The registered neighborhood organizations closest to the site polled nearly 1,000 residents and found between 76 and 96 percent oppose this project.
Allowed just 3 minutes each, citizens gave impassioned testimony late into the evening about why the density, traffic and parking would harm the surrounding Crestmoor neighborhood.
None of that seemed to matter, because the developers think they’ve greased this deal.
Metropolitan hired current Planning Board member Jim Bershof as the property owner representative and contact person on the rezoning application to seek city and board approval for the zoning change. Neither Bershof, the city, nor his colleagues on the Planning Board see any conflict with Bershof’s role.
How did the Hancock-appointed Planning Board vote? All but one member approved it, despite overwhelming neighborhood opposition. Their message: Change is difficult. Denver needs to make room for more density. Our job is not to protect neighborhoods. Every neighborhood must pitch in. Too bad about more traffic on clogged streets and inadequate parking.
And more: We’re not allowed to consider traffic impacts as part of “public health, safety and general welfare” when approving new zoning (after they asked many questions about traffic patterns and justified the zoning change because the building would be located next to a major street). Adding a structure as big as the Monaco wing of George Washington High School on this small parcel is no big deal. And, by the way, we are not bound by the much-touted, glossy new 2010 zoning code.

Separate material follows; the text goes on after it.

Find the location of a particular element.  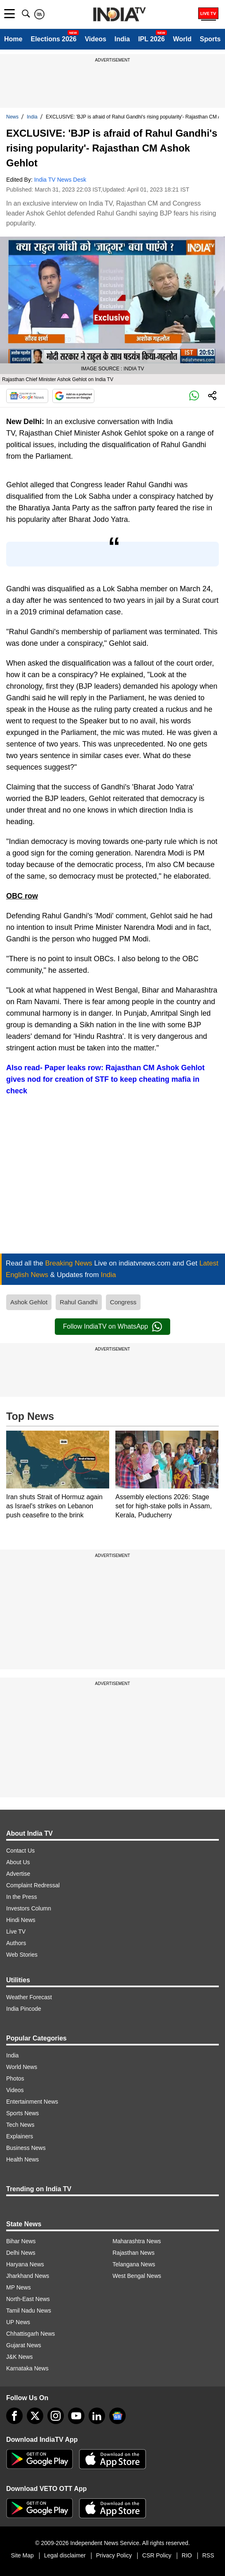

The subtext: We were appointed by Mayor Hancock and our job is to say “yes” to any developer’s high-density proposal, or say “yes” around 97 percent of the time. We know better than the residents what is best for their neighborhoods. No mass transit? Don’t worry: As congestion gets worse in your area, maybe RTD will improve the bus service.
The rezoning application for the Crestmoor Park parcel is now on a fast-track for City Council approval. Although city planners forgot to give the required mandatory public notice for a Feb. 18 council committee meeting, planners and the council bent the rules to accommodate the developer and were able to maintain the originally planned March 31 public hearing date.
Denver residents: If you don’t agree with where our city leaders are taking us, and if you don’t think we need to destroy the things that make Denver a wonderful place to live, support the candidates for City Council in the May 5 election who oppose these policies. This place is changing fast, and developers see an opportunity now to capture every available lot in Denver to jam in more people and traffic.
It’s time to take our city back.
Greg Kerwin is a Denver native. He is co-chair of the Inter-Neighborhood Cooperation (INC) zoning and planning committee, and is litigation counsel representing a group of East Denver residents suing the city of Denver to challenge the Buckley Annex rezoning process. The views expressed here are based on Kerwin’s experience as a long-time Denver resident, and are not intended to state a position for INC or his law firm.